### Your instructions
Your task is to write out the lines from the line containing "Pretplati se na newsletter" through the last line of the material, exactly.

★ ★ ★ ★ ★

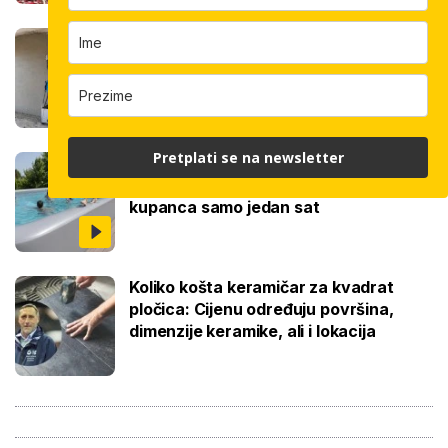
Robotski stroj za žbukanje: Za 8 sati
odradi i do 400 kvadrata, a prate ga
samo dva bauštelca
Pretplati se na newsletter
Stigla nova generacija kućnih bazena!
Po rubu možete hodati, a od kutije do
kupanca samo jedan sat
Koliko košta keramičar za kvadrat
pločica: Cijenu određuju površina,
dimenzije keramike, ali i lokacija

★ ★ ★ ★ ★

### Output for this exercise
Pretplati se na newsletter
Stigla nova generacija kućnih bazena!
Po rubu možete hodati, a od kutije do
kupanca samo jedan sat
Koliko košta keramičar za kvadrat
pločica: Cijenu određuju površina,
dimenzije keramike, ali i lokacija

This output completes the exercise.